• [Exercise]
Show only those lines of the entries where the string "Major" is found.

• [Data provided]
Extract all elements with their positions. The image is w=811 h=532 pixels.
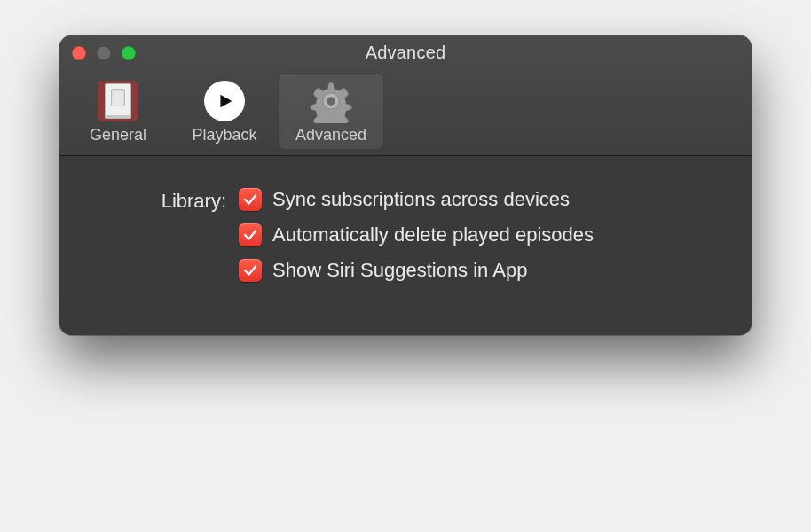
titlebar: Advanced General Playback [59, 35, 752, 156]
option-label: Sync subscriptions across devices [272, 188, 570, 211]
window-title: Advanced [59, 43, 752, 63]
library-label: Library: [95, 188, 226, 282]
preferences-toolbar: General Playback [59, 69, 752, 155]
checkbox-icon [239, 259, 262, 282]
minimize-icon [97, 46, 111, 60]
title-row: Advanced [59, 35, 752, 69]
tab-playback-label: Playback [171, 126, 278, 145]
switch-icon [98, 81, 138, 121]
checkbox-icon [239, 223, 262, 246]
play-icon [204, 81, 245, 121]
preferences-window: Advanced General Playback [59, 35, 752, 335]
option-label: Show Siri Suggestions in App [272, 259, 527, 282]
tab-general-label: General [65, 126, 171, 145]
close-icon[interactable] [72, 46, 86, 60]
svg-point-1 [327, 98, 335, 106]
tab-advanced-label: Advanced [278, 126, 384, 145]
tab-advanced[interactable]: Advanced [278, 73, 384, 150]
tab-playback[interactable]: Playback [171, 73, 278, 150]
option-siri-suggestions[interactable]: Show Siri Suggestions in App [239, 259, 594, 282]
checkbox-icon [239, 188, 262, 211]
window-controls [72, 46, 136, 60]
tab-general[interactable]: General [65, 73, 171, 150]
option-sync-subscriptions[interactable]: Sync subscriptions across devices [239, 188, 594, 211]
option-label: Automatically delete played episodes [272, 223, 594, 246]
content-pane: Library: Sync subscriptions across devic… [59, 156, 752, 335]
library-options: Sync subscriptions across devices Automa… [239, 188, 594, 282]
option-auto-delete[interactable]: Automatically delete played episodes [239, 223, 594, 246]
library-section: Library: Sync subscriptions across devic… [95, 188, 716, 282]
gear-icon [309, 79, 353, 123]
zoom-icon[interactable] [122, 46, 136, 60]
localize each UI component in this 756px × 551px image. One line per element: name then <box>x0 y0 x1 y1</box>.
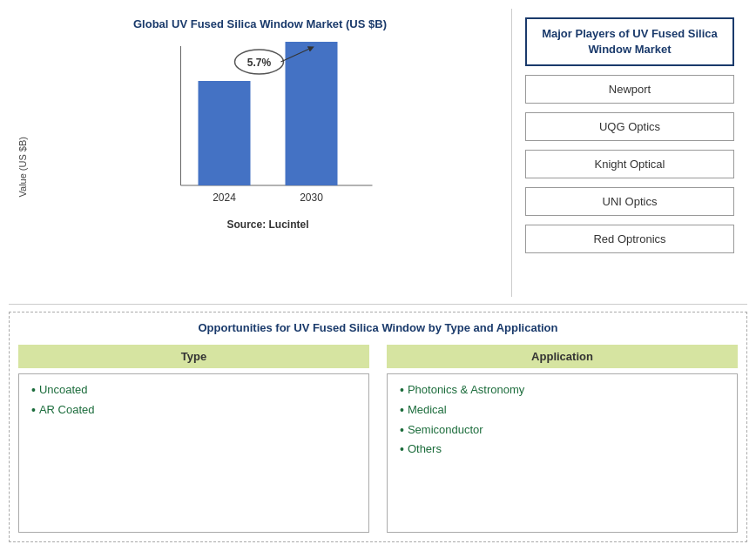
bullet-icon: • <box>400 442 404 457</box>
app-item-2: • Semiconductor <box>400 423 725 438</box>
bar-2024 <box>199 81 251 185</box>
type-item-1: • AR Coated <box>31 403 356 418</box>
player-item-0: Newport <box>525 75 734 104</box>
player-item-2: Knight Optical <box>525 150 734 178</box>
type-body: • Uncoated • AR Coated <box>18 373 369 533</box>
opportunities-title: Opportunities for UV Fused Silica Window… <box>18 321 738 334</box>
y-axis-label: Value (US $B) <box>17 137 28 198</box>
application-body: • Photonics & Astronomy • Medical • Semi… <box>387 373 738 533</box>
type-column: Type • Uncoated • AR Coated <box>18 345 369 533</box>
bar-2030 <box>286 42 338 185</box>
x-label-2024: 2024 <box>213 192 236 204</box>
app-item-3: • Others <box>400 442 725 457</box>
player-item-4: Red Optronics <box>525 225 734 253</box>
player-item-3: UNI Optics <box>525 187 734 216</box>
application-column: Application • Photonics & Astronomy • Me… <box>387 345 738 533</box>
type-header: Type <box>18 345 369 368</box>
growth-rate: 5.7% <box>247 57 272 69</box>
chart-title: Global UV Fused Silica Window Market (US… <box>133 17 387 30</box>
bullet-icon: • <box>400 403 404 418</box>
bar-chart-svg: 2024 2030 5.7% <box>33 37 503 212</box>
players-area: Major Players of UV Fused Silica Window … <box>512 9 747 297</box>
application-header: Application <box>387 345 738 368</box>
bottom-section: Opportunities for UV Fused Silica Window… <box>9 312 747 542</box>
chart-area: Global UV Fused Silica Window Market (US… <box>9 9 512 297</box>
x-label-2030: 2030 <box>300 192 323 204</box>
app-item-0: • Photonics & Astronomy <box>400 383 725 398</box>
bullet-icon: • <box>31 403 36 418</box>
bullet-icon: • <box>31 383 36 398</box>
top-section: Global UV Fused Silica Window Market (US… <box>9 9 747 305</box>
players-title: Major Players of UV Fused Silica Window … <box>525 17 734 66</box>
player-item-1: UQG Optics <box>525 112 734 141</box>
bottom-content: Type • Uncoated • AR Coated Application <box>18 345 738 533</box>
bullet-icon: • <box>400 423 404 438</box>
bullet-icon: • <box>400 383 404 398</box>
app-item-1: • Medical <box>400 403 725 418</box>
source-text: Source: Lucintel <box>33 218 503 231</box>
type-item-0: • Uncoated <box>31 383 356 398</box>
main-container: Global UV Fused Silica Window Market (US… <box>0 0 756 551</box>
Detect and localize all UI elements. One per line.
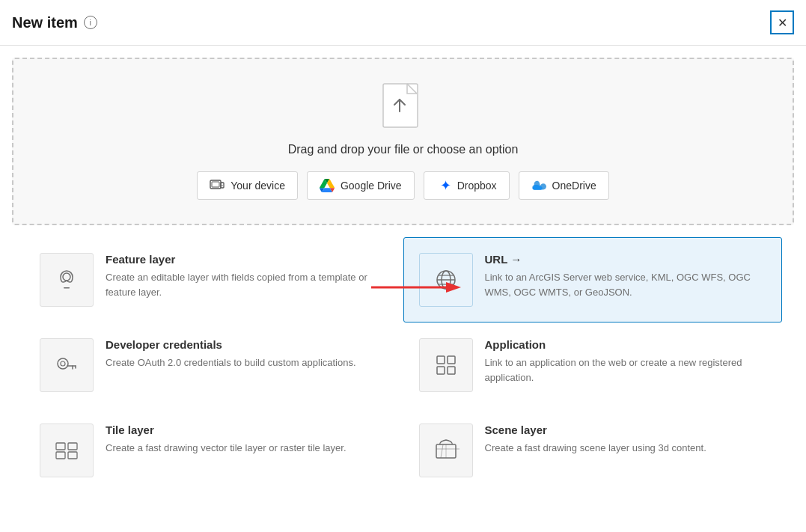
item-title-url: URL → <box>485 253 767 266</box>
item-card-developer-credentials[interactable]: Developer credentials Create OAuth 2.0 c… <box>24 322 403 408</box>
svg-point-15 <box>58 358 68 369</box>
item-title-application: Application <box>485 338 767 351</box>
device-icon <box>210 178 225 193</box>
pin-icon <box>53 266 80 293</box>
onedrive-label: OneDrive <box>552 180 596 192</box>
svg-rect-24 <box>56 443 65 450</box>
device-label: Your device <box>230 180 285 192</box>
svg-rect-22 <box>437 367 445 374</box>
svg-rect-9 <box>64 287 70 289</box>
svg-marker-7 <box>446 282 461 293</box>
item-desc-application: Link to an application on the web or cre… <box>485 355 767 385</box>
item-title-feature-layer: Feature layer <box>106 253 388 266</box>
svg-rect-26 <box>68 443 77 450</box>
item-card-scene-layer[interactable]: Scene layer Create a fast drawing scene … <box>403 408 783 493</box>
dialog-title: New item <box>12 14 78 31</box>
item-desc-feature-layer: Create an editable layer with fields cop… <box>106 270 388 299</box>
close-button[interactable]: ✕ <box>770 10 794 34</box>
source-button-googledrive[interactable]: Google Drive <box>307 171 415 200</box>
svg-rect-3 <box>212 182 219 187</box>
source-button-dropbox[interactable]: ✦ Dropbox <box>424 171 510 200</box>
svg-rect-21 <box>448 356 455 364</box>
svg-point-16 <box>61 361 65 366</box>
item-icon-box-developer-credentials <box>40 338 94 392</box>
source-button-device[interactable]: Your device <box>197 171 298 200</box>
scene-icon <box>433 437 460 464</box>
item-card-tile-layer[interactable]: Tile layer Create a fast drawing vector … <box>24 408 403 493</box>
svg-rect-25 <box>56 452 65 459</box>
item-content-tile-layer: Tile layer Create a fast drawing vector … <box>106 424 388 456</box>
item-icon-box-application <box>419 338 473 392</box>
svg-point-8 <box>63 273 70 281</box>
item-title-developer-credentials: Developer credentials <box>106 338 388 351</box>
app-icon <box>433 352 460 379</box>
item-desc-scene-layer: Create a fast drawing scene layer using … <box>485 441 767 456</box>
key-icon <box>53 352 80 379</box>
item-card-application[interactable]: Application Link to an application on th… <box>403 322 783 408</box>
item-content-feature-layer: Feature layer Create an editable layer w… <box>106 253 388 299</box>
item-desc-tile-layer: Create a fast drawing vector tile layer … <box>106 441 388 456</box>
item-title-scene-layer: Scene layer <box>485 424 767 436</box>
dialog-header: New item i ✕ <box>0 0 806 46</box>
source-buttons-container: Your device Google Drive <box>197 171 608 200</box>
onedrive-icon <box>531 178 546 193</box>
googledrive-label: Google Drive <box>341 180 402 192</box>
tiles-icon <box>53 437 80 464</box>
item-content-developer-credentials: Developer credentials Create OAuth 2.0 c… <box>106 338 388 370</box>
info-icon[interactable]: i <box>84 16 97 29</box>
svg-rect-20 <box>437 356 445 364</box>
item-icon-box-feature-layer <box>40 253 94 307</box>
item-content-application: Application Link to an application on th… <box>485 338 767 385</box>
svg-rect-27 <box>68 452 77 459</box>
items-grid: Feature layer Create an editable layer w… <box>24 237 782 493</box>
red-arrow-indicator <box>371 278 461 296</box>
dropbox-label: Dropbox <box>457 180 497 192</box>
header-left: New item i <box>12 14 97 31</box>
source-button-onedrive[interactable]: OneDrive <box>519 171 609 200</box>
svg-rect-23 <box>448 367 455 374</box>
dropbox-icon: ✦ <box>436 178 451 193</box>
item-content-url: URL → Link to an ArcGIS Server web servi… <box>485 253 767 299</box>
item-desc-developer-credentials: Create OAuth 2.0 credentials to build cu… <box>106 355 388 370</box>
item-desc-url: Link to an ArcGIS Server web service, KM… <box>485 270 767 299</box>
upload-icon <box>382 83 424 131</box>
drop-zone[interactable]: Drag and drop your file or choose an opt… <box>12 58 794 225</box>
item-icon-box-scene-layer <box>419 424 473 477</box>
item-card-feature-layer[interactable]: Feature layer Create an editable layer w… <box>24 237 403 322</box>
item-content-scene-layer: Scene layer Create a fast drawing scene … <box>485 424 767 456</box>
drop-instruction: Drag and drop your file or choose an opt… <box>288 143 519 156</box>
item-icon-box-tile-layer <box>40 424 94 477</box>
item-title-tile-layer: Tile layer <box>106 424 388 436</box>
googledrive-icon <box>320 178 335 193</box>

• [Exercise answer]
players-area: Major Players of UV Fused Silica Window … <box>512 9 747 297</box>
players-title: Major Players of UV Fused Silica Window … <box>525 17 734 66</box>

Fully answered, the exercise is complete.